* **Your assignment**: Look through the records below and collect all lines that hold the string "radio".

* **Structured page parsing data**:
▼

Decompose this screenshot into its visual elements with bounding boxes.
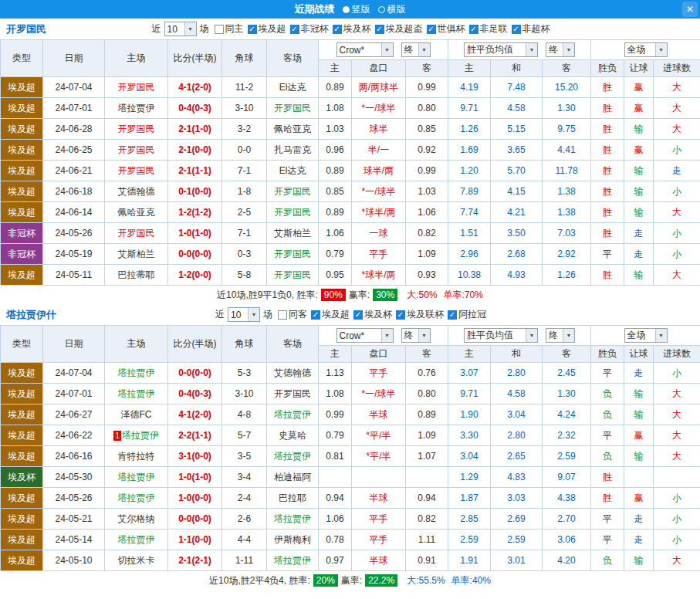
radio-icon[interactable] [378,6,385,13]
euro-away-odds: 2.92 [543,244,591,265]
league-filter-checkbox[interactable]: ✓埃及超 [248,22,286,36]
odds-time-select[interactable]: 终 ▼ [401,42,431,57]
checkbox-icon[interactable]: ✓ [512,25,521,34]
league-filter-checkbox[interactable]: ✓非超杯 [512,22,550,36]
home-team: 开罗国民 [105,140,168,161]
league-filter-checkbox[interactable]: ✓埃及超 [311,308,350,321]
league-filter-checkbox[interactable]: ✓埃及超盃 [375,22,423,36]
league-filter-checkbox[interactable]: ✓世俱杯 [427,22,465,36]
corners-text: 1-11 [235,555,253,566]
euro-draw-odds-text: 5.15 [507,124,525,134]
match-date: 24-06-27 [43,404,105,425]
euro-odds-select[interactable]: 胜平负均值 ▼ [464,328,538,343]
league-filter-checkbox[interactable]: ✓埃及杯 [333,22,371,36]
result: 胜 [591,161,624,181]
checkbox-icon[interactable]: ✓ [448,310,457,320]
euro-time-select[interactable]: 终 ▼ [546,328,575,343]
handicap-text: 一球 [370,228,388,239]
match-date: 24-05-26 [43,223,105,244]
corners: 0-3 [222,244,267,265]
score-text: 2-1(2-1) [178,555,211,566]
score: 2-1(1-0) [168,119,222,140]
close-icon[interactable]: ✕ [682,2,698,17]
league-type: 埃及超 [1,488,43,509]
league-filter-checkbox[interactable]: ✓埃及联杯 [396,308,444,321]
recent-count-select[interactable]: 10 ▼ [228,307,260,322]
checkbox-icon[interactable]: ✓ [353,310,363,320]
asian-home-odds-text: 0.85 [326,186,343,197]
layout-radio-vertical[interactable]: 竖版 [343,3,370,16]
score-text: 2-1(1-0) [178,124,211,134]
home-team: 塔拉贾伊 [105,98,168,119]
goals-result: 大 [654,384,700,404]
radio-icon[interactable] [343,6,350,13]
asian-home-odds: 1.06 [319,223,352,244]
handicap-text: 平手 [370,367,388,378]
same-venue-checkbox[interactable]: 同客 [278,308,307,321]
asian-home-odds: 0.99 [319,404,352,425]
league-filter-checkbox[interactable]: ✓非冠杯 [290,22,329,36]
match-date-text: 24-05-21 [55,513,92,524]
home-team-text: 塔拉贾伊 [118,367,155,378]
scope-select[interactable]: 全场 ▼ [624,42,668,57]
checkbox-icon[interactable]: ✓ [333,25,342,34]
checkbox-icon[interactable]: ✓ [469,25,479,34]
checkbox-icon[interactable]: ✓ [311,310,320,320]
match-date-text: 24-06-16 [55,451,92,462]
home-team-text: 塔拉贾伊 [122,430,159,441]
league-type-text: 埃及超 [8,165,36,176]
league-type-text: 埃及超 [8,144,36,155]
bookmaker-select[interactable]: Crow* ▼ [336,42,394,57]
bookmaker-select[interactable]: Crow* ▼ [336,328,394,343]
euro-odds-select[interactable]: 胜平负均值 ▼ [464,42,538,57]
recent-count-select[interactable]: 10 ▼ [164,22,197,36]
score: 1-1(0-0) [168,530,222,550]
league-filter-checkbox[interactable]: ✓阿拉冠 [448,308,486,321]
league-filter-checkbox[interactable]: ✓埃及杯 [353,308,392,321]
corners: 4-4 [222,530,267,550]
checkbox-icon[interactable]: ✓ [248,25,257,34]
scope-controls: 全场 ▼ [591,40,700,60]
same-venue-checkbox[interactable]: 同主 [215,22,244,36]
scope-controls: 全场 ▼ [591,326,700,346]
layout-radio-horizontal[interactable]: 横版 [378,3,406,16]
euro-away-odds: 9.07 [543,467,591,488]
select-value: Crow* [337,329,381,342]
odds-time-select[interactable]: 终 ▼ [401,328,431,343]
euro-draw-odds: 5.70 [491,161,543,181]
euro-away-odds-text: 3.06 [557,534,575,545]
checkbox-icon[interactable] [278,310,287,320]
euro-time-select[interactable]: 终 ▼ [546,42,575,57]
scope-select[interactable]: 全场 ▼ [624,328,668,343]
asian-home-odds-text: 0.99 [326,409,343,420]
asian-away-odds-text: 1.06 [418,207,435,218]
asian-home-odds-text: 0.94 [326,492,343,503]
euro-away-odds: 11.78 [543,161,591,181]
away-team: 开罗国民 [267,244,319,265]
euro-away-odds-text: 11.78 [555,165,577,176]
league-filter-checkbox[interactable]: ✓非足联 [469,22,508,36]
chevron-down-icon: ▼ [418,329,430,342]
win-rate-badge: 20% [313,574,338,587]
euro-home-odds: 3.07 [448,363,491,384]
checkbox-icon[interactable]: ✓ [375,25,384,34]
asian-away-odds-text: 1.11 [418,534,435,545]
match-date: 24-07-04 [43,77,105,98]
checkbox-icon[interactable]: ✓ [427,25,436,34]
checkbox-icon[interactable]: ✓ [396,310,405,320]
away-team: 塔拉贾伊 [267,509,319,530]
over-rate: 大:55.5% [407,574,445,587]
asian-away-odds-text: 0.85 [418,124,435,134]
handicap-result: 输 [624,181,654,202]
away-team-text: 伊斯梅利 [274,534,311,545]
away-team: 开罗国民 [267,181,319,202]
checkbox-icon[interactable] [215,25,224,34]
match-date: 24-05-11 [43,265,105,286]
result-text: 平 [603,430,612,441]
away-team-text: El达克 [279,165,306,176]
corners: 4-8 [222,404,267,425]
result: 胜 [591,119,624,140]
checkbox-icon[interactable]: ✓ [290,25,299,34]
euro-away-odds: 4.20 [543,550,591,571]
chevron-down-icon: ▼ [418,43,430,56]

▲

* **Result of this task**:
radio-icon[interactable] [378,6,385,13]
layout-radio-vertical[interactable]: 竖版 [343,3,370,16]
radio-icon[interactable] [343,6,350,13]
layout-radio-horizontal[interactable]: 横版 [378,3,406,16]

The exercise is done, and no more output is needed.